Face aux scénarios scientifiques qui nous orientent désormais irrémédiablement vers des trajectoires à +2°C ou +4°C, l'illusion de la gestion préventive doit céder la place au principe de réalité[2]. Ce qu'il faut désormais, c'est s'adapter à ces transformations inéluctables : faire face aux incendies dévastateurs, aux inondations à répétition et aux vents violents qui vont devenir plus fréquents ; prémunir nos agriculteurs contre les sécheresses à répétition ; repenser l'aménagement urbain entre déploiement mesuré de la climatisation et végétalisation massive des villes face à la multiplication des canicules. Bien entendu, cela n'empêche pas d'agir avec pragmatisme pour limiter la surconsommation énergétique et le gaspillage : la rénovation thermique des bâtiments, le développement des circuits courts, la consommation responsable, l'économie circulaire et le recyclage en sont de bons exemples.
Mais surtout, il s'agit de cultiver la résilience qu'elle soit individuelle, collective et territoriale. Cette résilience ne pourra toutefois pas s'accomplir dans le cadre du modèle actuel. Elle exige une rupture nette avec le capitalisme néolibéral, en particulier sa financiarisation à outrance et la mondialisation effrénée des échanges, qui reposent sur des systèmes de production délocalisés ayant accru notre dépendance aux importations et fragilisé notre autonomie. Et surtout de rompre immédiatement avec les traités européens qui limitent les marges de manœuvre des États en matière économique et écologique — un comble que EELV soit autant favorable à la construction européenne ! La meilleure politique écologique — la seule qui soit réellement réaliste — consiste à relocaliser nos activités essentielles.

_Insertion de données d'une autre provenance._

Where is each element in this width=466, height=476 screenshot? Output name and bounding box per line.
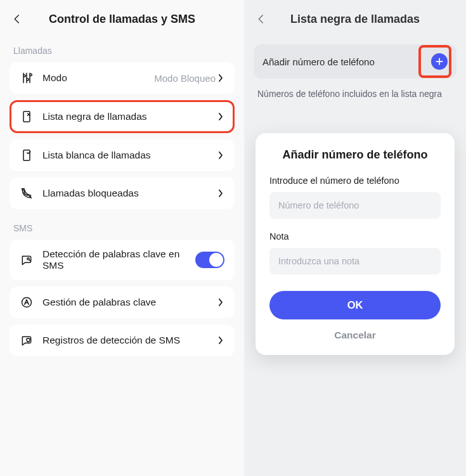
chevron-right-icon [218,190,224,197]
svg-rect-0 [23,112,30,122]
keywords-card: Gestión de palabras clave [10,286,235,318]
blacklist-label: Lista negra de llamadas [42,111,218,122]
sliders-icon [20,71,34,85]
sms-detect-row[interactable]: Detección de palabras clave en SMS [10,240,235,280]
sms-detect-toggle[interactable] [195,252,224,268]
phone-input[interactable] [269,192,441,219]
mode-value: Modo Bloqueo [154,73,216,84]
ok-button[interactable]: OK [269,291,441,319]
chevron-right-icon [218,113,224,120]
blacklist-hint: Números de teléfono incluidos en la list… [254,79,456,109]
chevron-right-icon [218,151,224,159]
letter-a-icon [20,295,34,309]
add-number-modal: Añadir número de teléfono Introduce el n… [256,133,455,355]
page-title: Lista negra de llamadas [269,13,441,26]
mode-row[interactable]: Modo Modo Bloqueo [10,62,235,94]
whitelist-row[interactable]: Lista blanca de llamadas [10,139,235,171]
back-button[interactable] [10,11,25,27]
phone-blocked-icon [20,186,34,200]
sms-logs-card: Registros de detección de SMS [10,325,235,356]
blocked-label: Llamadas bloqueadas [42,188,218,199]
sms-detect-label: Detección de palabras clave en SMS [42,248,195,271]
whitelist-card: Lista blanca de llamadas [10,139,235,171]
blacklist-screen: Lista negra de llamadas Añadir número de… [244,0,466,476]
blocked-card: Llamadas bloqueadas [10,177,235,209]
svg-point-3 [22,298,32,307]
svg-rect-1 [23,150,30,161]
mode-card: Modo Modo Bloqueo [10,62,235,94]
chat-search-icon [20,253,34,267]
blacklist-row[interactable]: Lista negra de llamadas [10,100,235,133]
modal-title: Añadir número de teléfono [269,148,441,162]
whitelist-label: Lista blanca de llamadas [42,150,218,161]
page-title: Control de llamadas y SMS [25,13,219,26]
add-number-label: Añadir número de teléfono [262,56,431,67]
cancel-button[interactable]: Cancelar [269,319,441,344]
keywords-row[interactable]: Gestión de palabras clave [10,286,235,318]
mode-label: Modo [42,72,154,84]
back-button[interactable] [254,11,269,27]
blacklist-card: Lista negra de llamadas [10,100,235,133]
add-button-wrap [431,53,448,70]
sms-logs-row[interactable]: Registros de detección de SMS [10,325,235,356]
add-number-row[interactable]: Añadir número de teléfono [254,44,456,79]
chevron-right-icon [218,299,224,306]
keywords-label: Gestión de palabras clave [42,297,218,308]
plus-icon[interactable] [431,53,448,70]
section-calls: Llamadas [10,38,235,62]
phone-check-icon [20,148,34,162]
blocked-row[interactable]: Llamadas bloqueadas [10,177,235,209]
phone-label: Introduce el número de teléfono [269,176,441,186]
section-sms: SMS [10,215,235,240]
settings-screen: Control de llamadas y SMS Llamadas Modo … [0,0,244,476]
phone-block-icon [20,110,34,124]
sms-detect-card: Detección de palabras clave en SMS [10,240,235,280]
chevron-right-icon [218,337,224,344]
sms-logs-label: Registros de detección de SMS [42,335,218,346]
note-input[interactable] [269,248,441,274]
note-label: Nota [269,231,441,241]
header: Control de llamadas y SMS [10,0,235,38]
chevron-right-icon [218,74,224,82]
chat-shield-icon [20,333,34,347]
header: Lista negra de llamadas [254,0,456,38]
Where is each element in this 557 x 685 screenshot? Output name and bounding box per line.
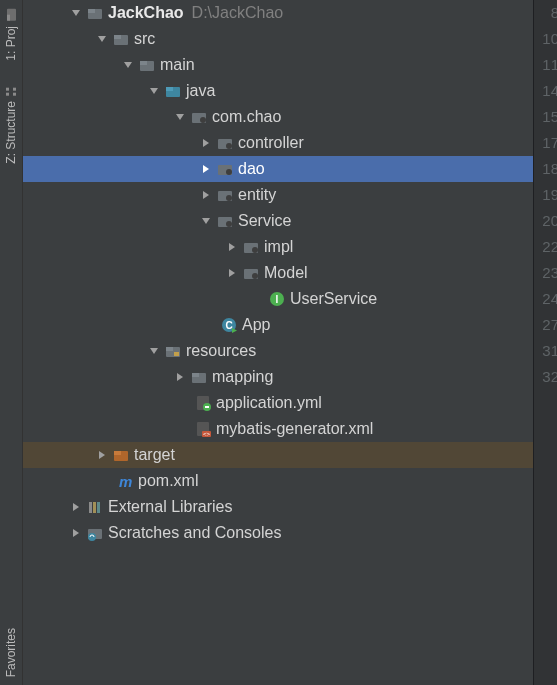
class-run-icon: C [220, 316, 238, 334]
scratch-icon [86, 524, 104, 542]
tab-favorites-label: Favorites [4, 628, 18, 677]
expand-arrow-icon[interactable] [170, 372, 190, 382]
tree-row[interactable]: controller [23, 130, 533, 156]
tree-row[interactable]: mpom.xml [23, 468, 533, 494]
tree-item-label: target [134, 446, 175, 464]
tree-row[interactable]: Service [23, 208, 533, 234]
structure-tab-icon [4, 83, 18, 97]
expand-arrow-icon[interactable] [196, 138, 216, 148]
tree-item-label: entity [238, 186, 276, 204]
tree-row[interactable]: com.chao [23, 104, 533, 130]
tree-item-label: App [242, 316, 270, 334]
tree-row[interactable]: JackChaoD:\JackChao [23, 0, 533, 26]
expand-arrow-icon[interactable] [66, 528, 86, 538]
tree-row[interactable]: resources [23, 338, 533, 364]
tree-item-label: JackChao [108, 4, 184, 22]
expand-arrow-icon[interactable] [170, 112, 190, 122]
tree-item-label: controller [238, 134, 304, 152]
expand-arrow-icon[interactable] [144, 346, 164, 356]
tree-row[interactable]: <>mybatis-generator.xml [23, 416, 533, 442]
tab-project[interactable]: 1: Proj [1, 0, 21, 69]
project-tab-icon [4, 8, 18, 22]
svg-rect-62 [89, 502, 92, 513]
svg-rect-46 [166, 347, 173, 351]
package-icon [190, 108, 208, 126]
svg-point-26 [226, 169, 232, 175]
svg-marker-33 [229, 243, 235, 251]
expand-arrow-icon[interactable] [144, 86, 164, 96]
gutter-line-number: 20 [534, 208, 557, 234]
expand-arrow-icon[interactable] [222, 268, 242, 278]
tree-item-label: Scratches and Consoles [108, 524, 281, 542]
svg-marker-30 [202, 218, 210, 224]
tree-row[interactable]: External Libraries [23, 494, 533, 520]
tree-row[interactable]: src [23, 26, 533, 52]
svg-text:I: I [276, 294, 279, 305]
expand-arrow-icon[interactable] [92, 450, 112, 460]
target-folder-icon [112, 446, 130, 464]
svg-marker-48 [177, 373, 183, 381]
tree-row[interactable]: IUserService [23, 286, 533, 312]
tree-item-label: java [186, 82, 215, 100]
tree-row[interactable]: CApp [23, 312, 533, 338]
tree-row[interactable]: target [23, 442, 533, 468]
tree-row[interactable]: mapping [23, 364, 533, 390]
svg-marker-65 [73, 529, 79, 537]
svg-marker-61 [73, 503, 79, 511]
svg-marker-12 [124, 62, 132, 68]
expand-arrow-icon[interactable] [66, 8, 86, 18]
tree-item-label: pom.xml [138, 472, 198, 490]
source-folder-icon [164, 82, 182, 100]
svg-point-67 [88, 533, 96, 541]
package-icon [216, 160, 234, 178]
tree-row[interactable]: java [23, 78, 533, 104]
svg-marker-18 [176, 114, 184, 120]
tree-item-label: src [134, 30, 155, 48]
tree-row[interactable]: dao [23, 156, 533, 182]
svg-marker-9 [98, 36, 106, 42]
gutter-line-number: 22 [534, 234, 557, 260]
svg-rect-4 [13, 93, 16, 96]
tab-project-label: 1: Proj [4, 26, 18, 61]
gutter-line-number: 24 [534, 286, 557, 312]
project-tree[interactable]: JackChaoD:\JackChaosrcmainjavacom.chaoco… [23, 0, 533, 685]
tree-item-label: resources [186, 342, 256, 360]
package-icon [242, 264, 260, 282]
svg-rect-17 [166, 87, 173, 91]
expand-arrow-icon[interactable] [196, 190, 216, 200]
expand-arrow-icon[interactable] [196, 164, 216, 174]
tree-row[interactable]: application.yml [23, 390, 533, 416]
tree-row[interactable]: main [23, 52, 533, 78]
expand-arrow-icon[interactable] [118, 60, 138, 70]
tree-row[interactable]: Scratches and Consoles [23, 520, 533, 546]
tree-row[interactable]: Model [23, 260, 533, 286]
gutter-line-number: 32 [534, 364, 557, 390]
expand-arrow-icon[interactable] [66, 502, 86, 512]
svg-marker-24 [203, 165, 209, 173]
tree-item-label: External Libraries [108, 498, 233, 516]
svg-rect-53 [205, 406, 209, 408]
expand-arrow-icon[interactable] [196, 216, 216, 226]
tab-structure[interactable]: Z: Structure [1, 75, 21, 172]
svg-rect-63 [93, 502, 96, 513]
svg-text:m: m [119, 473, 132, 489]
tab-favorites[interactable]: Favorites [1, 620, 21, 685]
svg-marker-44 [150, 348, 158, 354]
expand-arrow-icon[interactable] [92, 34, 112, 44]
tree-row[interactable]: impl [23, 234, 533, 260]
gutter-line-number: 19 [534, 182, 557, 208]
folder-icon [138, 56, 156, 74]
svg-text:<>: <> [203, 431, 211, 437]
svg-point-29 [226, 195, 232, 201]
maven-icon: m [116, 472, 134, 490]
svg-rect-11 [114, 35, 121, 39]
package-icon [216, 134, 234, 152]
expand-arrow-icon[interactable] [222, 242, 242, 252]
gutter-line-number: 31 [534, 338, 557, 364]
svg-text:C: C [225, 320, 232, 331]
ext-libs-icon [86, 498, 104, 516]
svg-point-38 [252, 273, 258, 279]
editor-gutter: 81011141517181920222324273132 [533, 0, 557, 685]
tree-row[interactable]: entity [23, 182, 533, 208]
gutter-line-number: 27 [534, 312, 557, 338]
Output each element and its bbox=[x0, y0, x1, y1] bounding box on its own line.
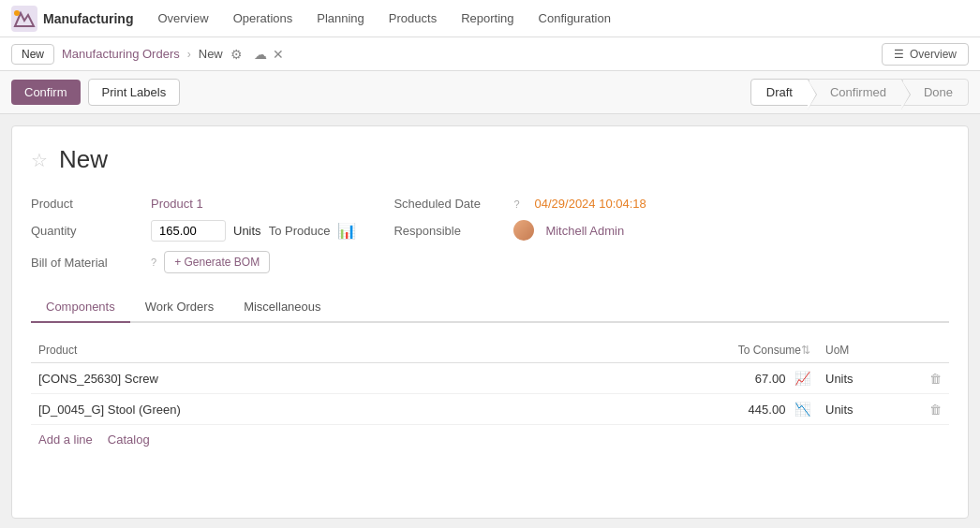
row1-consume-value: 67.00 bbox=[755, 372, 786, 386]
quantity-field-row: Quantity Units To Produce 📊 bbox=[31, 216, 356, 245]
main-content: ☆ New Product Product 1 Quantity Units T… bbox=[11, 125, 969, 519]
top-nav: Manufacturing Overview Operations Planni… bbox=[0, 0, 980, 37]
favorite-star-icon[interactable]: ☆ bbox=[31, 149, 48, 171]
menu-icon: ☰ bbox=[894, 48, 904, 61]
form-grid: Product Product 1 Quantity Units To Prod… bbox=[31, 193, 949, 277]
print-labels-button[interactable]: Print Labels bbox=[88, 79, 181, 106]
responsible-field-row: Responsible Mitchell Admin bbox=[393, 216, 646, 244]
scheduled-date-value[interactable]: 04/29/2024 10:04:18 bbox=[535, 197, 646, 211]
nav-configuration[interactable]: Configuration bbox=[529, 0, 620, 37]
right-fields: Scheduled Date ? 04/29/2024 10:04:18 Res… bbox=[393, 193, 646, 277]
app-logo[interactable]: Manufacturing bbox=[11, 6, 133, 32]
table-actions: Add a line Catalog bbox=[31, 425, 949, 454]
row1-to-consume: 67.00 📈 bbox=[649, 363, 818, 394]
nav-overview[interactable]: Overview bbox=[148, 0, 217, 37]
sort-icon[interactable]: ⇅ bbox=[801, 344, 810, 357]
components-table: Product To Consume ⇅ UoM [CONS_25630] Sc… bbox=[31, 338, 949, 425]
row2-delete[interactable]: 🗑 bbox=[912, 394, 949, 425]
responsible-avatar bbox=[513, 220, 534, 241]
col-to-consume-header: To Consume ⇅ bbox=[649, 338, 818, 363]
status-draft-label: Draft bbox=[766, 85, 793, 99]
overview-button[interactable]: ☰ Overview bbox=[882, 43, 969, 66]
breadcrumb-current: New bbox=[199, 47, 223, 61]
svg-point-2 bbox=[14, 10, 20, 16]
row2-chart-icon[interactable]: 📉 bbox=[794, 402, 810, 417]
left-fields: Product Product 1 Quantity Units To Prod… bbox=[31, 193, 356, 277]
table-row: [CONS_25630] Screw 67.00 📈 Units 🗑 bbox=[31, 363, 949, 394]
breadcrumb-actions: ☁ ✕ bbox=[254, 47, 284, 62]
row2-consume-value: 445.00 bbox=[749, 403, 786, 417]
responsible-value[interactable]: Mitchell Admin bbox=[545, 224, 624, 238]
breadcrumb-separator: › bbox=[187, 48, 191, 61]
product-value[interactable]: Product 1 bbox=[151, 197, 203, 211]
forecast-chart-icon[interactable]: 📊 bbox=[337, 222, 356, 240]
nav-operations[interactable]: Operations bbox=[224, 0, 303, 37]
record-title: New bbox=[59, 145, 108, 174]
product-field-row: Product Product 1 bbox=[31, 193, 356, 214]
row2-to-consume: 445.00 📉 bbox=[649, 394, 818, 425]
status-done-label: Done bbox=[924, 85, 953, 99]
table-row: [D_0045_G] Stool (Green) 445.00 📉 Units … bbox=[31, 394, 949, 425]
breadcrumb-bar: New Manufacturing Orders › New ⚙ ☁ ✕ ☰ O… bbox=[0, 37, 980, 71]
nav-planning[interactable]: Planning bbox=[307, 0, 374, 37]
tab-components[interactable]: Components bbox=[31, 292, 130, 323]
confirm-button[interactable]: Confirm bbox=[11, 80, 81, 105]
status-confirmed-label: Confirmed bbox=[830, 85, 886, 99]
upload-icon[interactable]: ☁ bbox=[254, 47, 267, 62]
nav-reporting[interactable]: Reporting bbox=[452, 0, 523, 37]
quantity-input-group: Units To Produce 📊 bbox=[151, 220, 356, 242]
tab-work-orders[interactable]: Work Orders bbox=[130, 292, 229, 323]
delete-icon[interactable]: 🗑 bbox=[929, 403, 942, 417]
bom-label: Bill of Material bbox=[31, 256, 143, 270]
row2-uom: Units bbox=[818, 394, 912, 425]
new-button[interactable]: New bbox=[11, 44, 54, 65]
row1-chart-icon[interactable]: 📈 bbox=[794, 371, 810, 386]
row1-delete[interactable]: 🗑 bbox=[912, 363, 949, 394]
add-line-button[interactable]: Add a line bbox=[38, 433, 93, 447]
generate-bom-button[interactable]: + Generate BOM bbox=[164, 251, 270, 273]
record-title-row: ☆ New bbox=[31, 145, 949, 174]
col-product-header: Product bbox=[31, 338, 649, 363]
bom-help-icon[interactable]: ? bbox=[151, 257, 156, 268]
scheduled-date-field-row: Scheduled Date ? 04/29/2024 10:04:18 bbox=[393, 193, 646, 214]
nav-products[interactable]: Products bbox=[379, 0, 446, 37]
to-produce-label: To Produce bbox=[269, 224, 331, 238]
bom-field-row: Bill of Material ? + Generate BOM bbox=[31, 247, 356, 277]
product-label: Product bbox=[31, 197, 143, 211]
col-uom-header: UoM bbox=[818, 338, 912, 363]
status-done[interactable]: Done bbox=[902, 79, 969, 106]
status-confirmed[interactable]: Confirmed bbox=[809, 79, 902, 106]
quantity-unit: Units bbox=[233, 224, 261, 238]
action-bar: Confirm Print Labels Draft Confirmed Don… bbox=[0, 71, 980, 114]
status-bar: Draft Confirmed Done bbox=[750, 79, 969, 106]
row1-product[interactable]: [CONS_25630] Screw bbox=[31, 363, 649, 394]
quantity-label: Quantity bbox=[31, 224, 143, 238]
close-icon[interactable]: ✕ bbox=[273, 47, 284, 62]
tab-miscellaneous[interactable]: Miscellaneous bbox=[229, 292, 335, 323]
scheduled-date-label: Scheduled Date bbox=[393, 197, 506, 211]
breadcrumb-parent[interactable]: Manufacturing Orders bbox=[62, 47, 180, 61]
app-name: Manufacturing bbox=[43, 11, 133, 26]
delete-icon[interactable]: 🗑 bbox=[929, 372, 942, 386]
tabs: Components Work Orders Miscellaneous bbox=[31, 292, 949, 323]
col-actions-header bbox=[912, 338, 949, 363]
scheduled-date-help-icon[interactable]: ? bbox=[513, 198, 519, 210]
gear-icon[interactable]: ⚙ bbox=[230, 47, 243, 62]
responsible-label: Responsible bbox=[393, 224, 506, 238]
row2-product[interactable]: [D_0045_G] Stool (Green) bbox=[31, 394, 649, 425]
catalog-button[interactable]: Catalog bbox=[108, 433, 150, 447]
status-draft[interactable]: Draft bbox=[750, 79, 809, 106]
row1-uom: Units bbox=[818, 363, 912, 394]
quantity-input[interactable] bbox=[151, 220, 226, 242]
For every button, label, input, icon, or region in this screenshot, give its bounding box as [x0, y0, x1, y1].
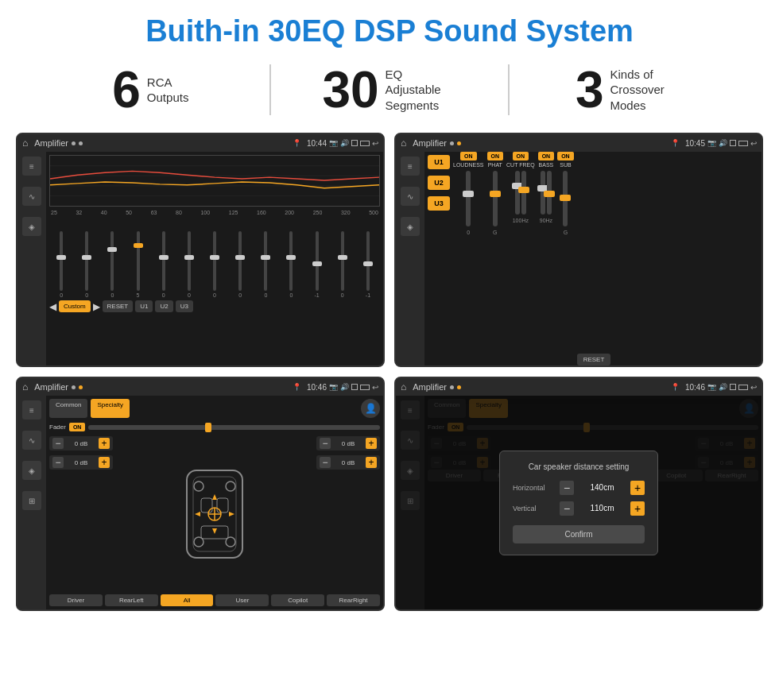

Nourrir la population, produire notre énergie, fabriquer nos médicaments et maintenir nos industries stratégiques sur le sol national relève impérieuse nécessité de survie collective face aux chocs à venir.
Ce dont il faut enfin prendre conscience, c'est que la transition écologique promise n'aura jamais lieu sous la forme d'un grand soir verdoyant. Il s'agit plutôt de se préparer intelligemment aux secousses, voire même à l'effondrement, en anticipant les crises à venir plutôt qu'en attendant de les subir. Si nous faisons preuve de résilience face à ce changement d'époque, nous pourrons préserver ce qui compte le plus : notre souveraineté, notre modèle social et notre capacité à décider collectivement de notre avenir.
Nicolas Maxime
[1] Insee, « Émissions de gaz à effet de serre et empreinte carbone de la France en 2023 », Insee Première, n° 2023, 5 novembre 2024 — pour la distinction entre les émissions françaises et l’empreinte carbone intégrant les émissions liées aux importations ; Insee, « Peut-on prendre en compte le climat dans les comptes nationaux ? », 5 novembre 2024 — pour la comparaison des émissions françaises avec les émissions mondiales.
[2] GIEC, Changement climatique 2023 : Rapport de synthèse, 2023 — pour les trajectoires de réchauffement allant de +1,5 °C à plus de +4 °C selon les scénarios.